Very likely,  even though I might not go so far as 'pretty damn sure', I'm also very far from accepting of the official versions.

There are _also_ a lot of wild and exaggerated claims circulating about his case in the uncontrolled world of the conspiracist internet. Some of that material just as much gets in the way of the truth as do any establishment cover ups ...


----------



## Jazzz (Nov 3, 2009)

claphamboy said:


> In the Diana case you are just ignoring the biggest set of circumstances that resulted in her death, none of which could have been taken into account by any plotters, those being – not wearing a seatbelt, car travelling at twice the speed limit and driver twice over the legal alcohol limit.



_"For the grossly impudent lie always leaves traces behind it, even after it has been nailed down, a fact which is known to all expert liars in this world and to all who conspire together in the art of lying."_ - AH

One 'grossly impudent lie' here was the speedometer. With these things - 9/11/Diana/Kelly/whatever - it is crucial to spin your versions of events quickly. Then the forces of groupthink will hold and create that illusion for you. So with 9/11, the story of a high-speed accident driven by papparazzi was quickly spun with the magical passport. Anyway, yes, the speedometer.

The initial reports that the speedometer was frozen at 196km/h was complete bullshit. It was a lie, a lie, a terrible lie. How do we know this?
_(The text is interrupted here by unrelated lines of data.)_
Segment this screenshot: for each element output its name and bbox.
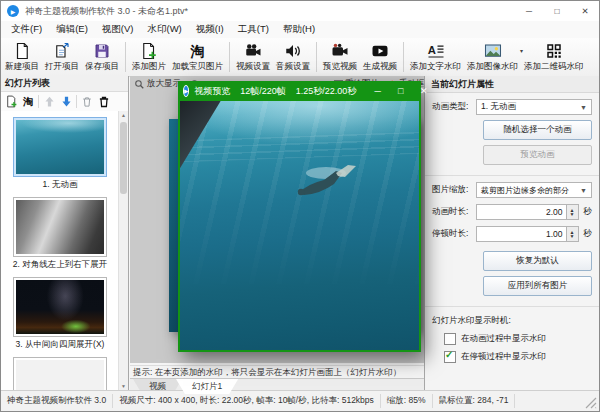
menu-help[interactable]: 帮助(H) bbox=[276, 23, 322, 36]
window-controls: ─ □ ✕ bbox=[515, 1, 599, 21]
taobao-icon[interactable]: 淘 bbox=[21, 95, 35, 109]
audio-settings-button[interactable]: 音频设置 bbox=[273, 39, 313, 76]
checkbox-icon[interactable] bbox=[444, 351, 456, 363]
watermark-during-pause-option[interactable]: 在停顿过程中显示水印 bbox=[444, 351, 592, 363]
pause-duration-input[interactable]: 1.00 bbox=[476, 226, 567, 242]
video-settings-icon bbox=[243, 42, 263, 60]
toolbar-label: 保存项目 bbox=[85, 61, 119, 73]
load-taobao-images-button[interactable]: 淘 加载宝贝图片 bbox=[169, 39, 226, 76]
preview-minimize-button[interactable]: ─ bbox=[366, 81, 389, 101]
titlebar: ▶ 神奇主题视频制作软件 3.0 - 未命名1.ptv* ─ □ ✕ bbox=[1, 1, 599, 22]
add-slide-button[interactable] bbox=[4, 95, 18, 109]
slide-label: 2. 对角线左上到右下展开 bbox=[5, 259, 115, 271]
menu-view[interactable]: 视图(V) bbox=[95, 23, 141, 36]
maximize-button[interactable]: □ bbox=[543, 1, 571, 21]
toolbar-separator bbox=[316, 42, 317, 72]
toolbar-label: 添加文字水印 bbox=[410, 61, 461, 73]
slide-item-1[interactable]: 1. 无动画 bbox=[5, 117, 115, 191]
spinner-arrows-icon[interactable]: ▲▼ bbox=[567, 204, 579, 220]
preview-maximize-button[interactable]: □ bbox=[389, 81, 412, 101]
divider bbox=[425, 306, 599, 307]
text-watermark-icon: A bbox=[426, 42, 446, 60]
slide-thumbnail-cliff bbox=[16, 200, 104, 254]
move-down-button[interactable] bbox=[59, 95, 73, 109]
delete-all-button[interactable] bbox=[97, 95, 111, 109]
status-zoom: 缩放: 85% bbox=[381, 394, 433, 408]
minimize-button[interactable]: ─ bbox=[515, 1, 543, 21]
save-project-button[interactable]: 保存项目 bbox=[82, 39, 122, 76]
anim-duration-input[interactable]: 2.00 bbox=[476, 204, 567, 220]
save-project-icon bbox=[92, 42, 112, 60]
open-project-button[interactable]: 打开项目 bbox=[42, 39, 82, 76]
open-project-icon bbox=[52, 42, 72, 60]
toolbar-label: 预览视频 bbox=[323, 61, 357, 73]
tab-slide-1[interactable]: 幻灯片1 bbox=[176, 379, 238, 394]
status-app-name: 神奇主题视频制作软件 3.0 bbox=[1, 394, 113, 408]
toolbar-separator bbox=[229, 42, 230, 72]
scroll-up-icon[interactable]: ▲ bbox=[119, 111, 128, 120]
move-down-icon bbox=[60, 95, 73, 108]
add-text-watermark-button[interactable]: A 添加文字水印 bbox=[407, 39, 464, 76]
toolbar-label: 添加图像水印 bbox=[467, 61, 518, 73]
preview-close-button[interactable]: ✕ bbox=[412, 81, 435, 101]
add-image-icon bbox=[139, 42, 159, 60]
menu-file[interactable]: 文件(F) bbox=[4, 23, 49, 36]
add-image-button[interactable]: 添加图片 bbox=[129, 39, 169, 76]
image-scale-value: 裁剪图片边缘多余的部分 bbox=[481, 185, 569, 196]
properties-header: 当前幻灯片属性 bbox=[425, 76, 599, 93]
watermark-during-animation-option[interactable]: 在动画过程中显示水印 bbox=[444, 333, 592, 345]
image-scale-label: 图片缩放: bbox=[432, 184, 476, 196]
app-window: ▶ 神奇主题视频制作软件 3.0 - 未命名1.ptv* ─ □ ✕ 文件(F)… bbox=[0, 0, 600, 412]
hint-bar: 提示: 在本页添加的水印，将只会显示在本幻灯片画面上（幻灯片水印） bbox=[130, 365, 424, 379]
scrollbar-thumb[interactable] bbox=[120, 122, 127, 194]
generate-video-icon bbox=[370, 42, 390, 60]
menu-watermark[interactable]: 水印(W) bbox=[140, 23, 188, 36]
anim-type-select[interactable]: 1. 无动画 ▼ bbox=[476, 99, 592, 115]
zoom-in-display-button[interactable]: 放大显示 bbox=[134, 78, 181, 90]
image-scale-select[interactable]: 裁剪图片边缘多余的部分 ▼ bbox=[476, 182, 592, 198]
spinner-arrows-icon[interactable]: ▲▼ bbox=[567, 226, 579, 242]
slide-item-2[interactable]: 2. 对角线左上到右下展开 bbox=[5, 197, 115, 271]
apply-to-all-button[interactable]: 应用到所有图片 bbox=[483, 276, 592, 296]
status-mouse-position: 鼠标位置: 284, -71 bbox=[433, 394, 516, 408]
toolbar-label: 音频设置 bbox=[276, 61, 310, 73]
slide-item-4-partial[interactable] bbox=[5, 357, 115, 391]
watermark-option-label: 在停顿过程中显示水印 bbox=[461, 351, 546, 363]
swimmer-silhouette bbox=[292, 161, 372, 203]
slide-list-scrollbar[interactable]: ▲ ▼ bbox=[118, 111, 128, 391]
recycle-icon bbox=[81, 96, 93, 108]
random-animation-button[interactable]: 随机选择一个动画 bbox=[483, 120, 592, 140]
toolbar-label: 添加图片 bbox=[132, 61, 166, 73]
divider bbox=[425, 175, 599, 176]
resize-grip-icon[interactable] bbox=[585, 397, 597, 409]
restore-default-button[interactable]: 恢复为默认 bbox=[483, 251, 592, 271]
pause-duration-label: 停顿时长: bbox=[432, 228, 476, 240]
menu-edit[interactable]: 编辑(E) bbox=[49, 23, 95, 36]
toolbar-separator bbox=[403, 42, 404, 72]
slide-list: 1. 无动画 2. 对角线左上到右下展开 3. 从中间向四周展开(X) bbox=[1, 111, 119, 391]
preview-titlebar[interactable]: ▶ 视频预览 12帧/220帧 1.25秒/22.00秒 ─ □ ✕ bbox=[178, 81, 421, 101]
slide-item-3[interactable]: 3. 从中间向四周展开(X) bbox=[5, 277, 115, 351]
add-image-watermark-button[interactable]: ▾ 添加图像水印 bbox=[464, 39, 521, 76]
recycle-button[interactable] bbox=[80, 95, 94, 109]
slide-list-header: 幻灯片列表 bbox=[1, 76, 128, 92]
generate-video-button[interactable]: 生成视频 bbox=[360, 39, 400, 76]
toolbar-label: 生成视频 bbox=[363, 61, 397, 73]
video-settings-button[interactable]: 视频设置 bbox=[233, 39, 273, 76]
move-up-icon bbox=[43, 95, 56, 108]
checkbox-icon[interactable] bbox=[444, 333, 456, 345]
new-project-button[interactable]: 新建项目 bbox=[2, 39, 42, 76]
add-qrcode-watermark-button[interactable]: 添加二维码水印 bbox=[521, 39, 587, 76]
close-button[interactable]: ✕ bbox=[571, 1, 599, 21]
preview-animation-button[interactable]: 预览动画 bbox=[483, 145, 592, 165]
move-up-button[interactable] bbox=[42, 95, 56, 109]
slide-thumbnail-night bbox=[16, 280, 104, 334]
status-video-info: 视频尺寸: 400 x 400, 时长: 22.00秒, 帧率: 10帧/秒, … bbox=[113, 394, 381, 408]
app-logo-icon: ▶ bbox=[7, 5, 19, 17]
preview-frame-counter: 12帧/220帧 bbox=[240, 85, 286, 98]
anim-type-label: 动画类型: bbox=[432, 101, 476, 113]
preview-video-button[interactable]: 预览视频 bbox=[320, 39, 360, 76]
menu-tools[interactable]: 工具(T) bbox=[231, 23, 276, 36]
video-preview-window: ▶ 视频预览 12帧/220帧 1.25秒/22.00秒 ─ □ ✕ bbox=[178, 81, 421, 352]
menu-video[interactable]: 视频(I) bbox=[189, 23, 231, 36]
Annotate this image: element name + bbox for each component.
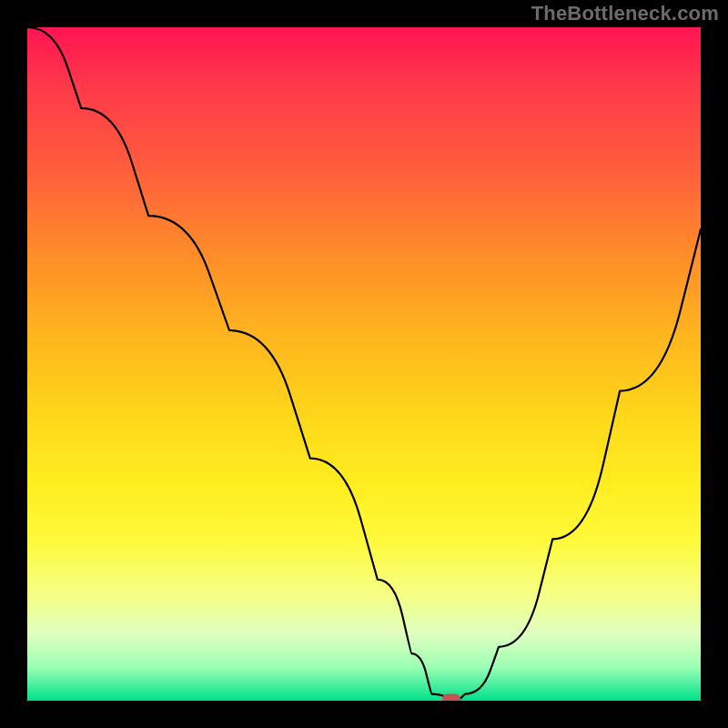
optimal-point-marker bbox=[442, 694, 460, 702]
plot-area bbox=[27, 27, 701, 701]
bottleneck-curve bbox=[27, 27, 701, 701]
watermark-text: TheBottleneck.com bbox=[531, 2, 719, 25]
chart-frame: TheBottleneck.com bbox=[0, 0, 728, 728]
curve-path bbox=[27, 27, 701, 701]
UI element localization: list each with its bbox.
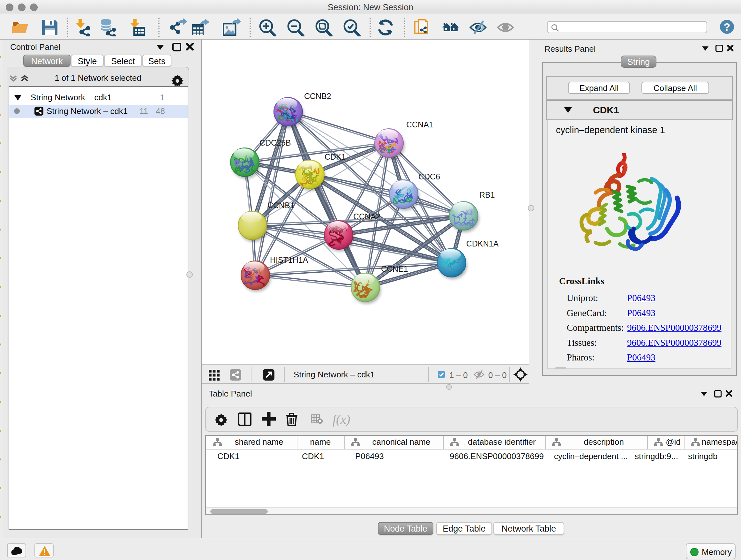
svg-text:CCNB1: CCNB1 (267, 201, 294, 210)
svg-text:CDK1: CDK1 (325, 152, 346, 161)
svg-text:CDC25B: CDC25B (259, 138, 291, 147)
svg-text:CCNA2: CCNA2 (353, 212, 381, 221)
svg-text:CCNA1: CCNA1 (406, 120, 433, 129)
svg-text:HIST1H1A: HIST1H1A (270, 255, 308, 264)
svg-text:CCNB2: CCNB2 (304, 91, 331, 101)
svg-text:CCNE1: CCNE1 (381, 264, 408, 273)
svg-text:?: ? (724, 21, 731, 33)
svg-text:RB1: RB1 (479, 190, 495, 199)
svg-text:CDC6: CDC6 (418, 172, 440, 181)
svg-text:CDKN1A: CDKN1A (466, 239, 499, 248)
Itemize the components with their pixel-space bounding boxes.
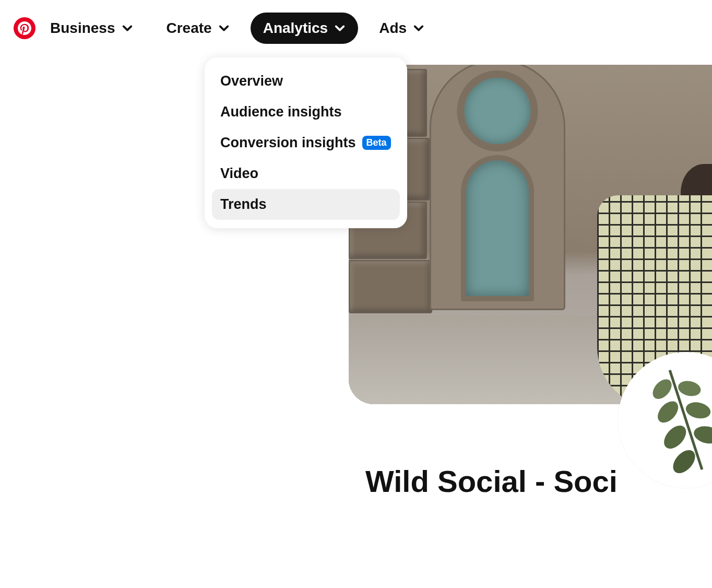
chevron-down-icon [334,22,346,34]
menu-label: Trends [220,196,267,213]
svg-point-3 [684,400,712,420]
profile-title: Wild Social - Soci [365,464,618,499]
nav-ads[interactable]: Ads [366,13,437,44]
svg-point-0 [649,375,675,402]
nav-business[interactable]: Business [44,13,146,44]
menu-label: Overview [220,73,283,89]
nav-label: Business [50,20,115,37]
leaf-icon [623,352,712,488]
chevron-down-icon [218,22,230,34]
chevron-down-icon [413,22,424,34]
chevron-down-icon [122,22,133,34]
menu-label: Conversion insights [220,135,356,151]
svg-point-5 [692,424,712,446]
nav-label: Ads [379,20,407,37]
menu-overview[interactable]: Overview [212,66,400,97]
menu-label: Audience insights [220,104,342,120]
menu-audience-insights[interactable]: Audience insights [212,97,400,127]
menu-conversion-insights[interactable]: Conversion insights Beta [212,127,400,158]
menu-video[interactable]: Video [212,158,400,189]
nav-label: Create [167,20,212,37]
svg-point-1 [677,379,702,398]
svg-point-4 [660,421,691,453]
menu-label: Video [220,166,258,182]
nav-label: Analytics [263,20,328,37]
menu-trends[interactable]: Trends [212,189,400,220]
svg-point-2 [654,397,682,427]
nav-create[interactable]: Create [154,13,242,44]
analytics-dropdown: Overview Audience insights Conversion in… [205,57,407,228]
top-nav: Business Create Analytics Ads [0,0,712,56]
pinterest-logo-icon[interactable] [14,17,35,39]
beta-badge: Beta [362,136,391,150]
nav-analytics[interactable]: Analytics [251,13,359,44]
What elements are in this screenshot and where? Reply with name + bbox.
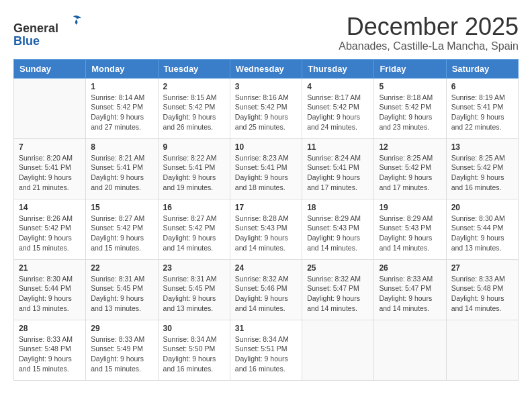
day-number: 3 bbox=[235, 82, 297, 91]
day-number: 25 bbox=[307, 263, 369, 273]
day-info: Sunrise: 8:15 AM Sunset: 5:42 PM Dayligh… bbox=[163, 93, 225, 132]
day-number: 20 bbox=[451, 203, 513, 212]
day-info: Sunrise: 8:33 AM Sunset: 5:48 PM Dayligh… bbox=[19, 334, 81, 374]
logo-blue: Blue bbox=[13, 34, 40, 48]
calendar-day-cell: 19Sunrise: 8:29 AM Sunset: 5:43 PM Dayli… bbox=[374, 199, 446, 259]
day-info: Sunrise: 8:33 AM Sunset: 5:47 PM Dayligh… bbox=[379, 274, 441, 314]
empty-day-cell bbox=[14, 78, 86, 138]
day-number: 14 bbox=[19, 203, 81, 212]
day-info: Sunrise: 8:29 AM Sunset: 5:43 PM Dayligh… bbox=[379, 214, 441, 253]
day-info: Sunrise: 8:14 AM Sunset: 5:42 PM Dayligh… bbox=[91, 93, 152, 132]
day-number: 2 bbox=[163, 82, 225, 91]
day-info: Sunrise: 8:34 AM Sunset: 5:50 PM Dayligh… bbox=[163, 334, 225, 374]
column-header-wednesday: Wednesday bbox=[230, 59, 302, 78]
page-title: December 2025 bbox=[339, 13, 519, 40]
calendar-week-row: 21Sunrise: 8:30 AM Sunset: 5:44 PM Dayli… bbox=[14, 259, 519, 320]
day-number: 7 bbox=[19, 142, 81, 152]
day-number: 5 bbox=[379, 82, 441, 91]
calendar-week-row: 28Sunrise: 8:33 AM Sunset: 5:48 PM Dayli… bbox=[14, 320, 519, 380]
calendar-day-cell: 27Sunrise: 8:33 AM Sunset: 5:48 PM Dayli… bbox=[446, 259, 518, 320]
day-info: Sunrise: 8:32 AM Sunset: 5:47 PM Dayligh… bbox=[307, 274, 369, 314]
calendar-day-cell: 8Sunrise: 8:21 AM Sunset: 5:41 PM Daylig… bbox=[86, 138, 158, 199]
calendar-day-cell: 10Sunrise: 8:23 AM Sunset: 5:41 PM Dayli… bbox=[230, 138, 302, 199]
column-header-monday: Monday bbox=[86, 59, 158, 78]
day-info: Sunrise: 8:21 AM Sunset: 5:41 PM Dayligh… bbox=[91, 153, 152, 193]
calendar-day-cell: 5Sunrise: 8:18 AM Sunset: 5:42 PM Daylig… bbox=[374, 78, 446, 138]
day-info: Sunrise: 8:27 AM Sunset: 5:42 PM Dayligh… bbox=[163, 214, 225, 253]
day-info: Sunrise: 8:27 AM Sunset: 5:42 PM Dayligh… bbox=[91, 214, 152, 253]
day-number: 16 bbox=[163, 203, 225, 212]
day-info: Sunrise: 8:29 AM Sunset: 5:43 PM Dayligh… bbox=[307, 214, 369, 253]
calendar-day-cell: 7Sunrise: 8:20 AM Sunset: 5:41 PM Daylig… bbox=[14, 138, 86, 199]
page-subtitle: Abanades, Castille-La Mancha, Spain bbox=[339, 40, 519, 52]
calendar-day-cell: 28Sunrise: 8:33 AM Sunset: 5:48 PM Dayli… bbox=[14, 320, 86, 380]
column-header-tuesday: Tuesday bbox=[158, 59, 230, 78]
day-info: Sunrise: 8:19 AM Sunset: 5:41 PM Dayligh… bbox=[451, 93, 513, 132]
calendar-day-cell: 13Sunrise: 8:25 AM Sunset: 5:42 PM Dayli… bbox=[446, 138, 518, 199]
header: General Blue December 2025 Abanades, Cas… bbox=[13, 13, 519, 52]
calendar-day-cell: 17Sunrise: 8:28 AM Sunset: 5:43 PM Dayli… bbox=[230, 199, 302, 259]
calendar-day-cell: 18Sunrise: 8:29 AM Sunset: 5:43 PM Dayli… bbox=[302, 199, 374, 259]
logo-bird-icon bbox=[64, 13, 83, 32]
logo-general: General bbox=[13, 21, 58, 35]
calendar-day-cell: 3Sunrise: 8:16 AM Sunset: 5:42 PM Daylig… bbox=[230, 78, 302, 138]
column-header-saturday: Saturday bbox=[446, 59, 518, 78]
day-info: Sunrise: 8:25 AM Sunset: 5:42 PM Dayligh… bbox=[451, 153, 513, 193]
calendar-day-cell: 31Sunrise: 8:34 AM Sunset: 5:51 PM Dayli… bbox=[230, 320, 302, 380]
day-number: 12 bbox=[379, 142, 441, 152]
logo-text: General bbox=[13, 13, 83, 35]
column-header-friday: Friday bbox=[374, 59, 446, 78]
day-number: 8 bbox=[91, 142, 152, 152]
day-number: 27 bbox=[451, 263, 513, 273]
calendar-day-cell: 29Sunrise: 8:33 AM Sunset: 5:49 PM Dayli… bbox=[86, 320, 158, 380]
calendar-day-cell: 12Sunrise: 8:25 AM Sunset: 5:42 PM Dayli… bbox=[374, 138, 446, 199]
calendar-day-cell: 22Sunrise: 8:31 AM Sunset: 5:45 PM Dayli… bbox=[86, 259, 158, 320]
day-number: 24 bbox=[235, 263, 297, 273]
day-info: Sunrise: 8:24 AM Sunset: 5:41 PM Dayligh… bbox=[307, 153, 369, 193]
calendar-day-cell: 25Sunrise: 8:32 AM Sunset: 5:47 PM Dayli… bbox=[302, 259, 374, 320]
logo: General Blue bbox=[13, 13, 83, 48]
calendar-table: SundayMondayTuesdayWednesdayThursdayFrid… bbox=[13, 59, 519, 381]
day-info: Sunrise: 8:30 AM Sunset: 5:44 PM Dayligh… bbox=[19, 274, 81, 314]
calendar-day-cell: 23Sunrise: 8:31 AM Sunset: 5:45 PM Dayli… bbox=[158, 259, 230, 320]
calendar-day-cell: 4Sunrise: 8:17 AM Sunset: 5:42 PM Daylig… bbox=[302, 78, 374, 138]
calendar-day-cell: 9Sunrise: 8:22 AM Sunset: 5:41 PM Daylig… bbox=[158, 138, 230, 199]
calendar-week-row: 7Sunrise: 8:20 AM Sunset: 5:41 PM Daylig… bbox=[14, 138, 519, 199]
day-info: Sunrise: 8:17 AM Sunset: 5:42 PM Dayligh… bbox=[307, 93, 369, 132]
day-number: 30 bbox=[163, 324, 225, 333]
day-number: 19 bbox=[379, 203, 441, 212]
day-number: 21 bbox=[19, 263, 81, 273]
day-info: Sunrise: 8:34 AM Sunset: 5:51 PM Dayligh… bbox=[235, 334, 297, 374]
day-number: 18 bbox=[307, 203, 369, 212]
empty-day-cell bbox=[446, 320, 518, 380]
day-number: 29 bbox=[91, 324, 152, 333]
column-header-sunday: Sunday bbox=[14, 59, 86, 78]
day-info: Sunrise: 8:23 AM Sunset: 5:41 PM Dayligh… bbox=[235, 153, 297, 193]
day-info: Sunrise: 8:33 AM Sunset: 5:48 PM Dayligh… bbox=[451, 274, 513, 314]
calendar-day-cell: 14Sunrise: 8:26 AM Sunset: 5:42 PM Dayli… bbox=[14, 199, 86, 259]
day-info: Sunrise: 8:18 AM Sunset: 5:42 PM Dayligh… bbox=[379, 93, 441, 132]
day-number: 10 bbox=[235, 142, 297, 152]
day-info: Sunrise: 8:26 AM Sunset: 5:42 PM Dayligh… bbox=[19, 214, 81, 253]
calendar-day-cell: 16Sunrise: 8:27 AM Sunset: 5:42 PM Dayli… bbox=[158, 199, 230, 259]
calendar-day-cell: 6Sunrise: 8:19 AM Sunset: 5:41 PM Daylig… bbox=[446, 78, 518, 138]
day-info: Sunrise: 8:31 AM Sunset: 5:45 PM Dayligh… bbox=[91, 274, 152, 314]
day-number: 11 bbox=[307, 142, 369, 152]
empty-day-cell bbox=[374, 320, 446, 380]
day-info: Sunrise: 8:20 AM Sunset: 5:41 PM Dayligh… bbox=[19, 153, 81, 193]
day-info: Sunrise: 8:22 AM Sunset: 5:41 PM Dayligh… bbox=[163, 153, 225, 193]
day-info: Sunrise: 8:28 AM Sunset: 5:43 PM Dayligh… bbox=[235, 214, 297, 253]
day-info: Sunrise: 8:16 AM Sunset: 5:42 PM Dayligh… bbox=[235, 93, 297, 132]
day-number: 15 bbox=[91, 203, 152, 212]
day-number: 26 bbox=[379, 263, 441, 273]
day-number: 31 bbox=[235, 324, 297, 333]
day-number: 6 bbox=[451, 82, 513, 91]
day-info: Sunrise: 8:32 AM Sunset: 5:46 PM Dayligh… bbox=[235, 274, 297, 314]
calendar-week-row: 1Sunrise: 8:14 AM Sunset: 5:42 PM Daylig… bbox=[14, 78, 519, 138]
day-number: 23 bbox=[163, 263, 225, 273]
day-number: 1 bbox=[91, 82, 152, 91]
calendar-week-row: 14Sunrise: 8:26 AM Sunset: 5:42 PM Dayli… bbox=[14, 199, 519, 259]
calendar-day-cell: 30Sunrise: 8:34 AM Sunset: 5:50 PM Dayli… bbox=[158, 320, 230, 380]
day-info: Sunrise: 8:30 AM Sunset: 5:44 PM Dayligh… bbox=[451, 214, 513, 253]
calendar-header-row: SundayMondayTuesdayWednesdayThursdayFrid… bbox=[14, 59, 519, 78]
Because Mercedes themselves (whose offer to examine the wrecked vehicle was refused) corrected it, by telling us that there was no way it could be true because in the event of a crash the speedometer would revert to zero.

But by the time that came out, the lie was spun.


----------



## Jazzz (Nov 3, 2009)

William of Walworth said:


> Very likely,  even though I might not go so far as 'pretty damn sure'


You think he might have been out for a walk in the woods, and then kind of tripped up, and fell on his knife which had just accidentally fallen out of his pocket?


----------



## William of Walworth (Nov 3, 2009)

On the Kelly case, I'm not certain of anything, not having researched it in as much detail as I'd need to to even approach certainty. That doesn't mean  though that I blindly accept official claims . Nor do I believe any wild conspiracist claim floating about the web in opposition to those, either.

Multi directional scepticism, the best kind   ,  very much includes scepticism towards conspiracy theories as well as towards 'the Government'


----------



## phildwyer (Nov 3, 2009)

William of Walworth said:


> You appear to categorise the *anti* conspiracists on Urban as the obsessive ones, which is a bit of a distortion of reality really.



True.  After all, no-one could accuse you of obsession, eh William?


----------



## claphamboy (Nov 3, 2009)

Jazzz said:


> I think we can pretty damn sure that the death of Dr. Kelly was no 'accident'. Even you, claphamboy.



On the available [lack of] evidence it is impossible to conclude that Kelly was killed for sure, but it is certainly possible, unlike in the Diana case. 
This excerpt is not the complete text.